MEMORANDUM AND ORDER re: 13 MOTION for Summary Judgment filed by Defendant Oticon, Inc.. IT IS HEREBY ORDERED that defendant's motion for summary judgment is GRANTED. Signed by District Judge Catherine D. Perry on February 4, 2016. (MCB)
UNITED STATES DISTRICT COURT
EASTERN DISTRICT OF MISSOURI
Case No. 4:15 CV 308 CDP
MEMORANDUM AND ORDER
Plaintiff Jennifer Disbrow claims she was terminated from her employment
with defendant Oticon, Inc. in retaliation for taking leave under the Family
Medical Leave Act due to a back injury. Oticon has filed a motion for summary
judgment arguing that Disbrow cannot make out a prima facie FMLA
discrimination claim because the evidence shows she was terminated as a result of
insubordination and unapproved absences for personal vacation time. Oticon
argues that even if Disbrow can prove her prima facie case, Oticon has articulated
a nondiscriminatory reason for terminating her employment, which Disbrow
cannot show was pretextual. After careful consideration, I conclude that Disbrow
has failed to present evidence from which a reasonable jury could infer that there
was a causal connection between her termination and her use of FMLA leave.
Therefore, I will grant Oticon’s motion for summary judgment.
Standards Governing Summary Judgment
“Summary judgment is proper where the evidence, when viewed in a light
most favorable to the non-moving party, indicates that no genuine issue of material
fact exists and that the moving party is entitled to judgment as a matter of law.”
Davison v. City of Minneapolis, Minn., 490 F.3d 648, 654 (8th Cir. 2007); see Fed.
R. Civ. P. 56(a). Summary judgment is not appropriate if there are factual disputes
that may affect the outcome of the case under the applicable substantive law.

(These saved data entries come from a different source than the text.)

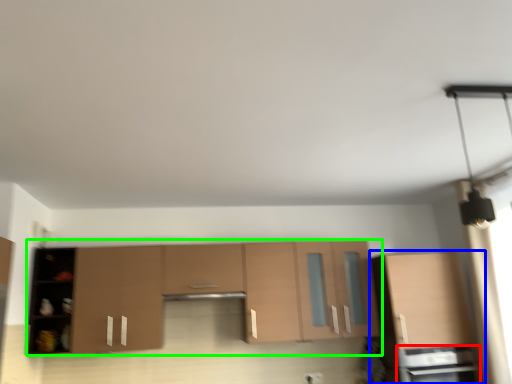 Question: Which object is positioned closest to appliance (highlighted by a red box)? Select from cabinetry (highlighted by a blue box) and cabinetry (highlighted by a green box).

Choices:
 (A) cabinetry
 (B) cabinetry

Answer: (A) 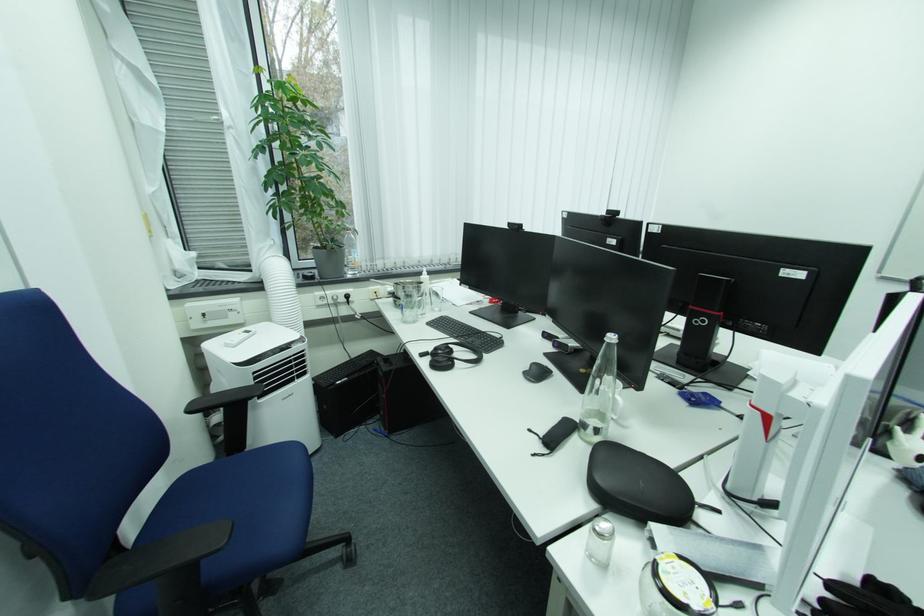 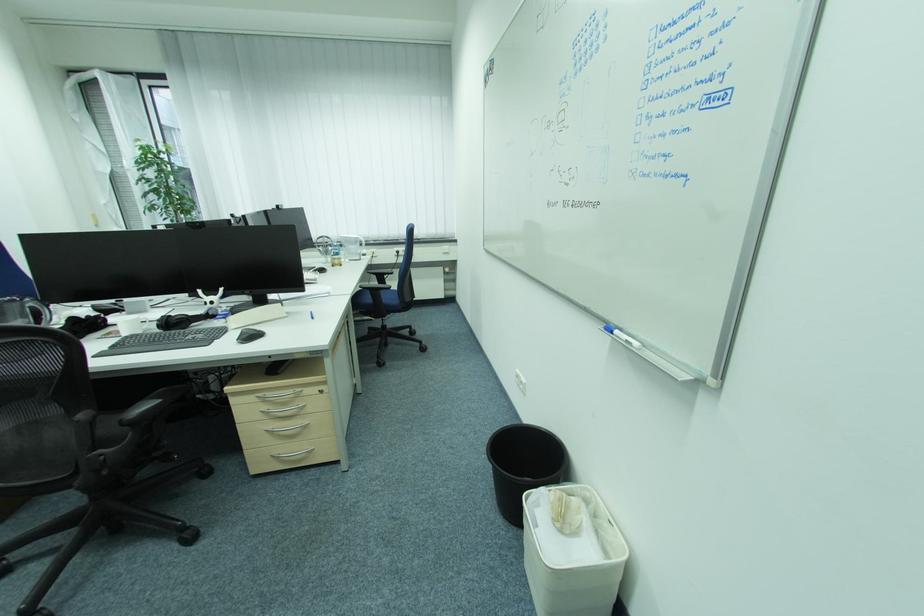 Question: Which direction would the cameraman need to move to produce the second image? Reply with the corresponding letter.

Choices:
 (A) Left
 (B) Right
 (C) Forward
 (D) Backward

Answer: (B) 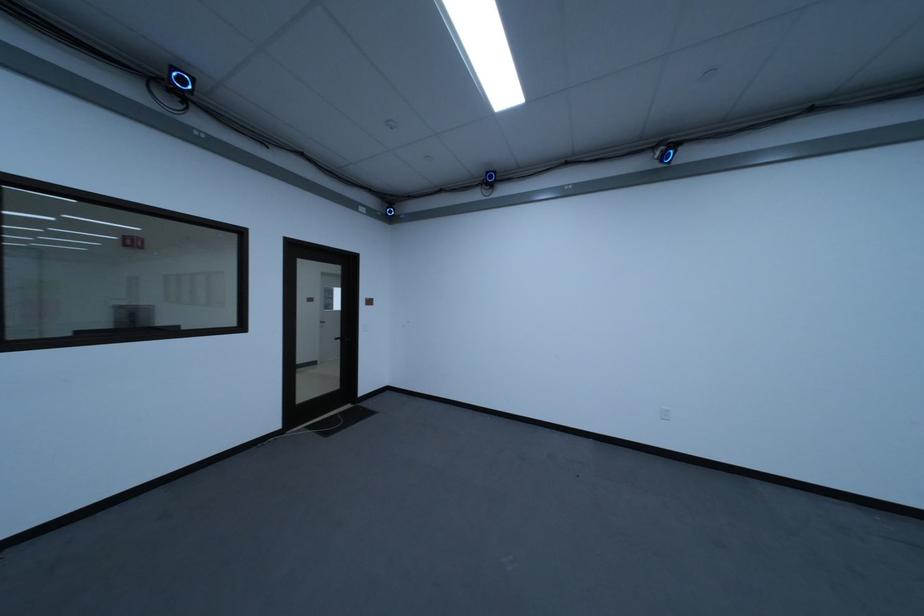 In order to click on white electrical outlet in this screenshot , I will do `click(664, 413)`. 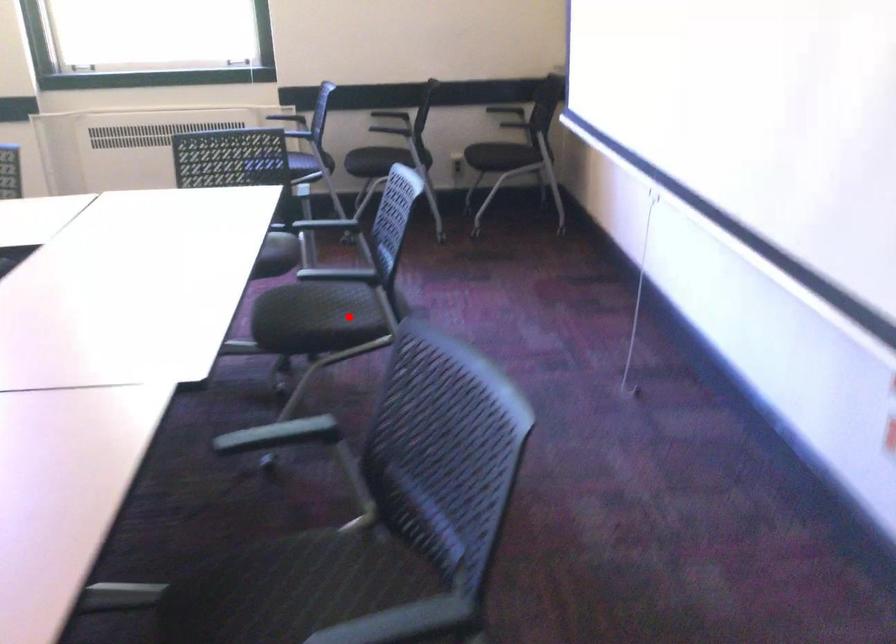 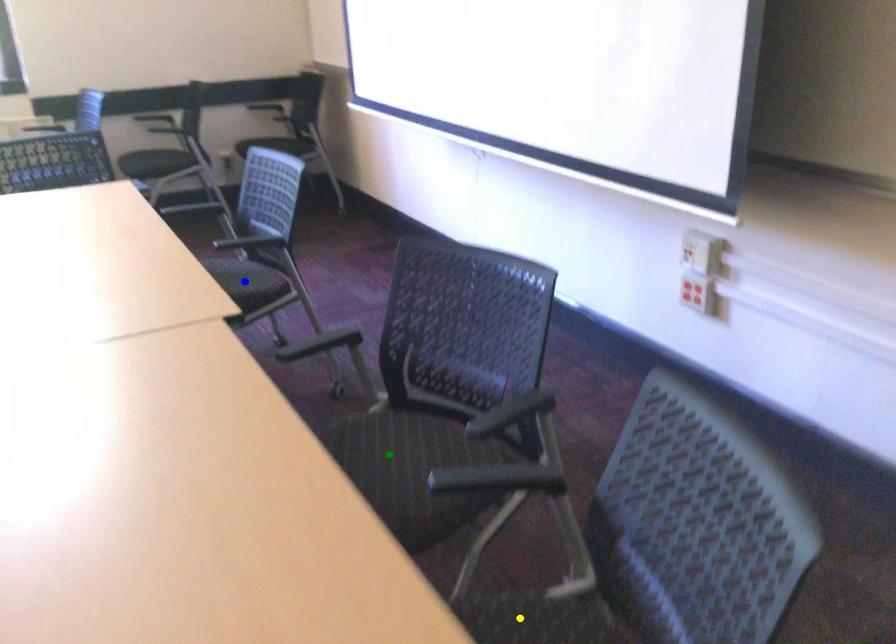 Question: I am providing you with two images of the same scene from different viewpoints. A red point is marked on the first image. You are given multiple points on the second image. Which point in image 2 represents the same 3d spot as the red point in image 1?

Choices:
 (A) yellow point
 (B) blue point
 (C) green point

Answer: (B)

Anderson v. Liberty Lobby, Inc., 477 U.S. 242, 248 (1986). An issue of material
fact is genuine if the evidence would allow a reasonable jury to return a verdict for
the non-moving party. Id. “The basic inquiry is whether it is so one-sided that one
party must prevail as a matter of law.” Diesel Machinery, Inc. v. B.R. Lee
Industries, Inc., 418 F.3d 820, 832 (8th Cir. 2005) (internal quotation marks and
citation omitted). The moving party has the initial burden of demonstrating the
absence of a genuine issue of material fact. Torgerson v. City of Rochester, 643
F.3d 1031, 1042 (8th Cir. 2011) (citation omitted). If the movant does so, “[t]he
nonmovant must do more than simply show that there is some metaphysical doubt
as to the material facts, and must come forward with specific facts showing that
there is a genuine issue for trial.” Id. (internal quotation marks and citation
Disbrow began working for Oticon as a Technical Support Audiologist in
January 2010. She was hired to work Monday through Friday, 40 hours per week.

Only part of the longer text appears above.